(Stored items from a collection)
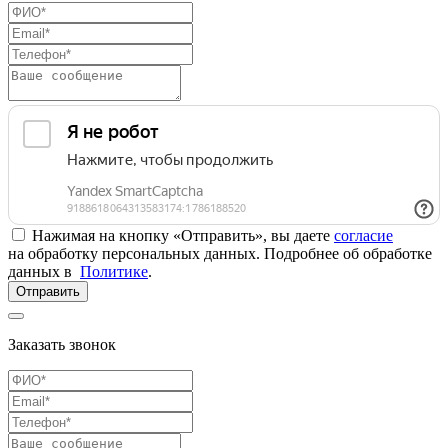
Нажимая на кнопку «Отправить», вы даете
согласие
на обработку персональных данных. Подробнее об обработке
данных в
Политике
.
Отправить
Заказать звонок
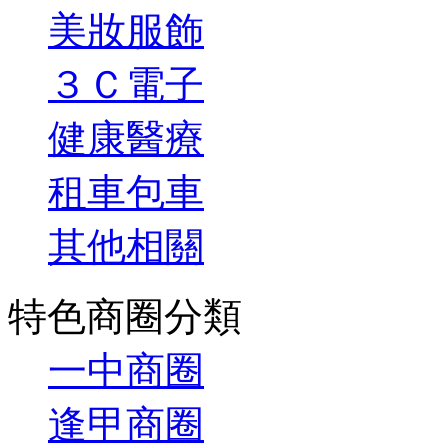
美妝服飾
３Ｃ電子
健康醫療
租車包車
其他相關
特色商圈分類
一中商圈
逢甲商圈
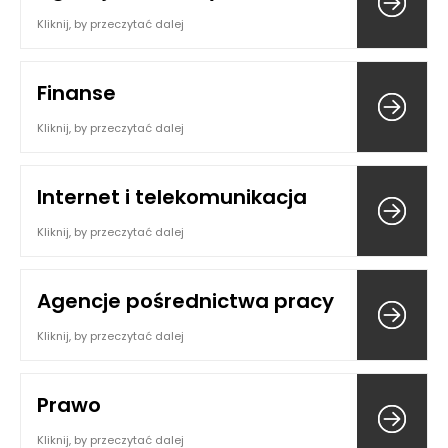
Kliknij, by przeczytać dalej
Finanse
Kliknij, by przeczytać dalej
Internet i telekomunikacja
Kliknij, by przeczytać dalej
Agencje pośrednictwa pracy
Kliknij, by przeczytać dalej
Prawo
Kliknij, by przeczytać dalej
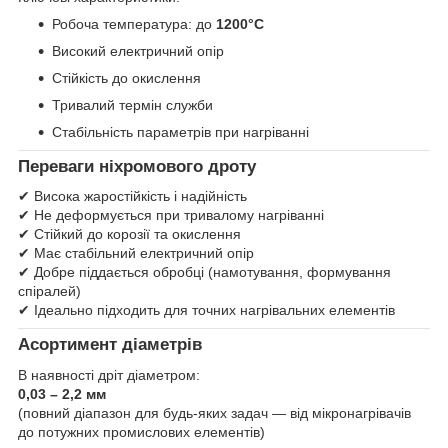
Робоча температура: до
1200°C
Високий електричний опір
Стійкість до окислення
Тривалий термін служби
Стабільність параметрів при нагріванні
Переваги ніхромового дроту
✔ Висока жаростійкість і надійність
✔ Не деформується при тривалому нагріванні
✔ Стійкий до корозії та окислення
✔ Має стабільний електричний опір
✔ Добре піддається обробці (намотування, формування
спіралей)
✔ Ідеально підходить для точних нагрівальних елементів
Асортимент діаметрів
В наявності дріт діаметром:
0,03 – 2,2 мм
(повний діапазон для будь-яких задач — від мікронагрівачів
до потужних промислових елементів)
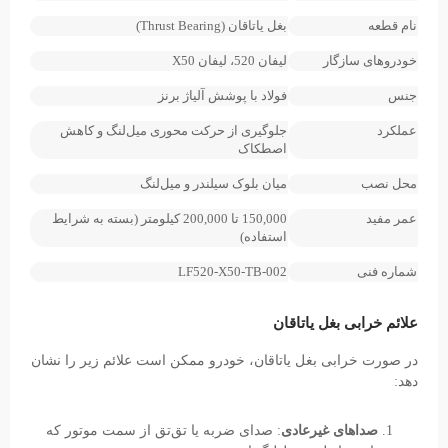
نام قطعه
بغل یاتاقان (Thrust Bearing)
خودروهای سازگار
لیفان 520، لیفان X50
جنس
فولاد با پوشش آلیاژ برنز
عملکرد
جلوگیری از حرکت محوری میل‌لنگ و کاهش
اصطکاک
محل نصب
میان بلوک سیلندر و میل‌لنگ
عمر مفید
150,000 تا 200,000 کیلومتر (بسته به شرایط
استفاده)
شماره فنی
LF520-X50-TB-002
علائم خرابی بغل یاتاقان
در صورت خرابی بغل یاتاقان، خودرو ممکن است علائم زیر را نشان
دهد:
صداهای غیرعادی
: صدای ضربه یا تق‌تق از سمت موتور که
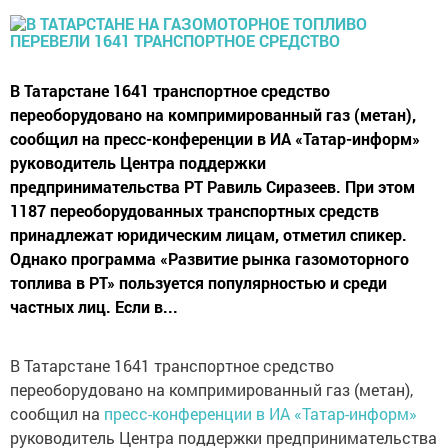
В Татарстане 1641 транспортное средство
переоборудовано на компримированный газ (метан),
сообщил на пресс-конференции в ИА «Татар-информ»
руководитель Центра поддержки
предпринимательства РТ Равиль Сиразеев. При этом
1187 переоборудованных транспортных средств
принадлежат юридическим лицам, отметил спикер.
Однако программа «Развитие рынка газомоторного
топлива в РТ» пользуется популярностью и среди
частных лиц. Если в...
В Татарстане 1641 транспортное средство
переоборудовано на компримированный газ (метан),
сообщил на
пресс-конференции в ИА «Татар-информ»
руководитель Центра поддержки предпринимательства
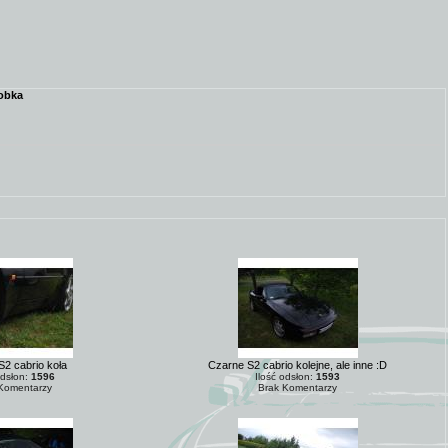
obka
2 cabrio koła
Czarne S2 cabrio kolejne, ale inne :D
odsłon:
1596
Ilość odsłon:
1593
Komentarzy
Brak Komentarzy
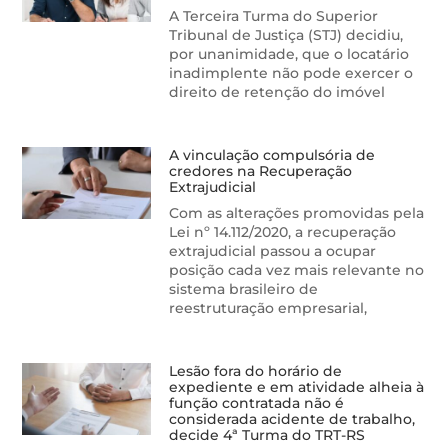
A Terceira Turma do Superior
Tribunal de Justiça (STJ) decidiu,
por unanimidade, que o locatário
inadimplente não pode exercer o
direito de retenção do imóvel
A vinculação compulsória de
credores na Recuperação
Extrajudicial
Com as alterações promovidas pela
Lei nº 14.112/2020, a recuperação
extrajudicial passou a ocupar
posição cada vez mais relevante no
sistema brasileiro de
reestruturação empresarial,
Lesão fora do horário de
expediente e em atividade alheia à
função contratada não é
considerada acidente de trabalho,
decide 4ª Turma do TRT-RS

HOW TO COMPLETE THIS TASK
The answer is the lines above from the one with "частных лиц. Если в..." to the one with "Lei nº 14.112/2020, a recuperação", set down exactly, with no pictures.

ANSWER TO THIS TASK
частных лиц. Если в...
В Татарстане 1641 транспортное средство
переоборудовано на компримированный газ (метан),
сообщил на
пресс-конференции в ИА «Татар-информ»
руководитель Центра поддержки предпринимательства
obka
2 cabrio koła
Czarne S2 cabrio kolejne, ale inne :D
odsłon:
1596
Ilość odsłon:
1593
Komentarzy
Brak Komentarzy
A Terceira Turma do Superior
Tribunal de Justiça (STJ) decidiu,
por unanimidade, que o locatário
inadimplente não pode exercer o
direito de retenção do imóvel
A vinculação compulsória de
credores na Recuperação
Extrajudicial
Com as alterações promovidas pela
Lei nº 14.112/2020, a recuperação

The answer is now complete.